ではでは、4速883で高速乗ってみましょう。
ノーマルマフラーだともっさり走りますから、全開120、伸び一杯140ほどしか出ませんが、
この辺はマフラーを変えただけでも、10kmづつ位上がりますし、加速も速くなります。
振動はハーレーらしいものですが、過度なことはありませんから、我慢できないわけではありません。

面白いのは、4速の現行当時は、アメリカのハイウェイも最高速55マイルの頃ですが、
ノーマル883もこの80~88km(55マイル)くらいでは振動が収束し、あのブレブレで何の役にも
立たないロングステーのミラーが、見えるようになります(笑。
もっともゆっくり走行車線を走っていても、スポーツスターは面白くありませんが、この速度域は
燃費もよく、オイラは800kmのツーリングに出て最後までノタノタ走ったことがありますが、
そのときの平均燃費が30km/Lほどでしたね。

まあセッティングしてしまえば、120~140の巡航も普通にこなすことができます、
オイラの場合、やや濃い目のセッティングと巨大な空気抵抗のお陰で22~24km/Lほどに落ちます(笑。
まあ街中でも20km/Lは今でも切りませんから、燃費は良いほうでしょう。

さてこの平和な速度域を超えるといろいろなことが起こり始めます。
まずほんの少し速度をあげた、90~100の速度域で変化が始まります。
この速度域では特定な振動が出るのですが、特にお尻の穴がムズムズするようなもので、
大したことはありませんが、不快です(笑。
走行には問題ありませんが、気分的には良くありませんね。
ここから振動は120ほどをピークに大きくなって、それ以上ではあまり変化はありません。
このムズムズが結構気になり、国産のマスツーなどの参加すると、千鳥で100ほどで走るので、
気分は最低でしたね、もう少し早いか遅いかにして欲しかったです(笑。
もっともコレもセッティングをすれば、80kmほどに落ちてくるし、振動の出方も変わるので大丈夫です。

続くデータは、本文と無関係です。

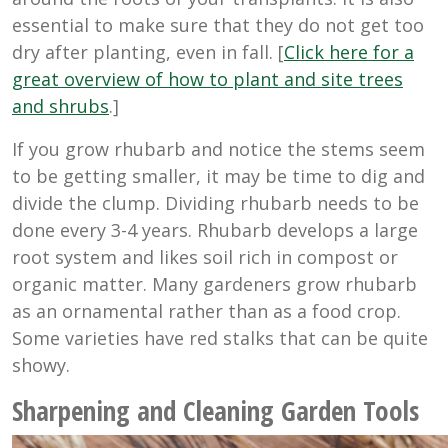
essential to make sure that they do not get too
dry after planting, even in fall. [
Click here for a
great overview of how to plant and site trees
and shrubs
.]
If you grow rhubarb and notice the stems seem
to be getting smaller, it may be time to dig and
divide the clump. Dividing rhubarb needs to be
done every 3-4 years. Rhubarb develops a large
root system and likes soil rich in compost or
organic matter. Many gardeners grow rhubarb
as an ornamental rather than as a food crop.
Some varieties have red stalks that can be quite
showy.
Sharpening and Cleaning Garden Tools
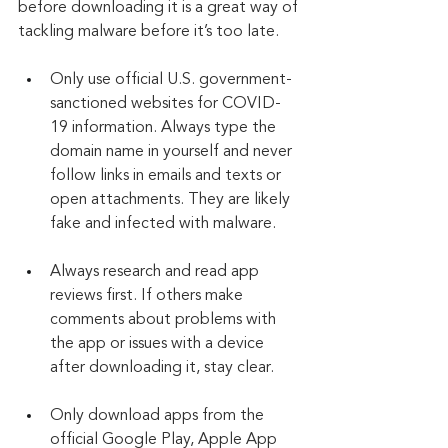
before downloading it is a great way of 
tackling malware before it’s too late.
Only use official U.S. government-
sanctioned websites for COVID-
19 information. Always type the 
domain name in yourself and never 
follow links in emails and texts or 
open attachments. They are likely 
fake and infected with malware.
Always research and read app 
reviews first. If others make 
comments about problems with 
the app or issues with a device 
after downloading it, stay clear.
Only download apps from the 
official Google Play, Apple App 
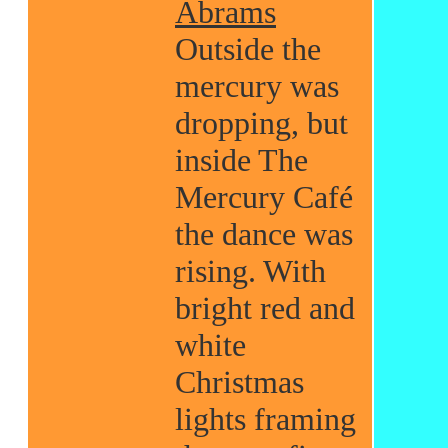
Abrams
Outside the
mercury was
dropping, but
inside The
Mercury Café
the dance was
rising. With
bright red and
white
Christmas
lights framing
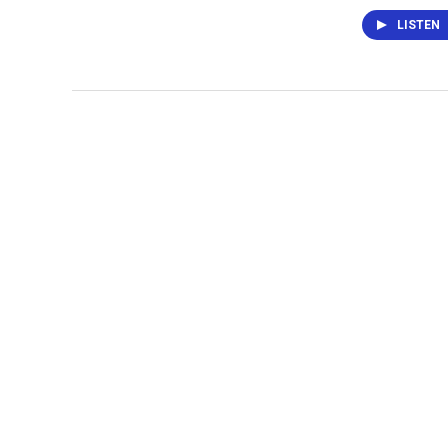
LISTEN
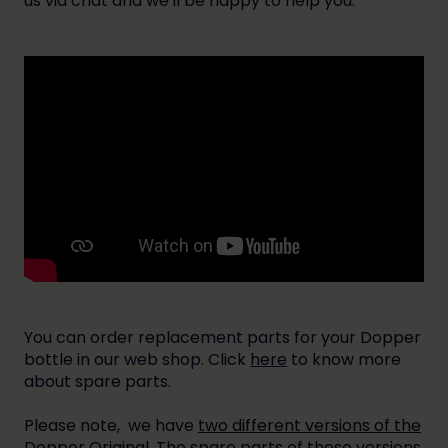
us via chat and we'll be happy to help you.
You can order replacement parts for your Dopper
bottle in our web shop. Click
here
to know more
about spare parts.
Please note, we have
two different versions of the
Dopper Original
. The spare parts of these versions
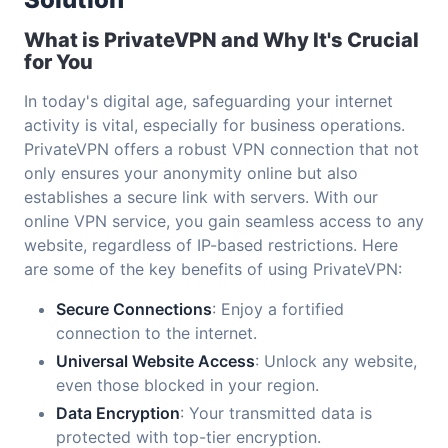
What is PrivateVPN and Why It's Crucial
for You
In today's digital age, safeguarding your internet
activity is vital, especially for business operations.
PrivateVPN offers a robust VPN connection that not
only ensures your anonymity online but also
establishes a secure link with servers. With our
online VPN service, you gain seamless access to any
website, regardless of IP-based restrictions. Here
are some of the key benefits of using PrivateVPN:
Secure Connections
: Enjoy a fortified
connection to the internet.
Universal Website Access
: Unlock any website,
even those blocked in your region.
Data Encryption
: Your transmitted data is
protected with top-tier encryption.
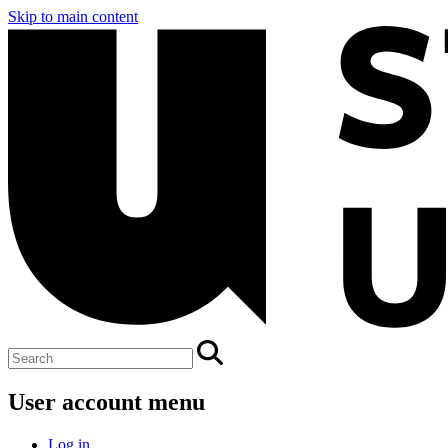
Skip to main content
User account menu
Log in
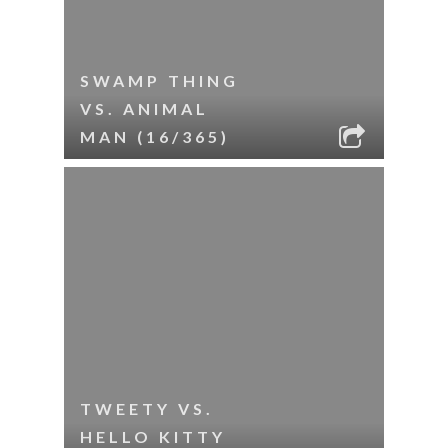
SWAMP THING
VS. ANIMAL
MAN (16/365)
TWEETY VS.
HELLO KITTY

さて次の大きな変化は、150を越えたあたりから出始めます。
まっすぐ走らなくなるのです(笑。
正確に言うと真っ直ぐは走るのですが、車体がゆっくりヨレはじめ、スネーキングのようになってきます。
乗っていて怖いわけではないので、オイラはそのまま走りますが、人によっては気持ち悪いかもしれません。
ハンドルが左右に振れたり、リアがばたばたしたりはしませんが、ハンドルの先端が
自転車を漕いでいる様な感じですかね。
コレはなくなりはしませんが、タイヤの選択やフロントにフォークブレーズをはめると変わります。
っまオイラはそのままですけど。

そんなことは起きますが、ぶん回したときのVツインエンジンは最高なので、以前は早朝など高速乗って、
気晴らしをしていましたが、今はほとんどやらなくなりました。
セッティングの確認や、取り替えたマフラーの状態を知る上で、お気に入りのコースを、
ぶっ飛ばすと爽快でしたね。
高い高速域では、タイヤの選択によっては、このフレームと言うかスイングアームと言うかのヨレが、
悪さをするようなことは、友人から聞いていますが、そうそう起こるわけではないようです。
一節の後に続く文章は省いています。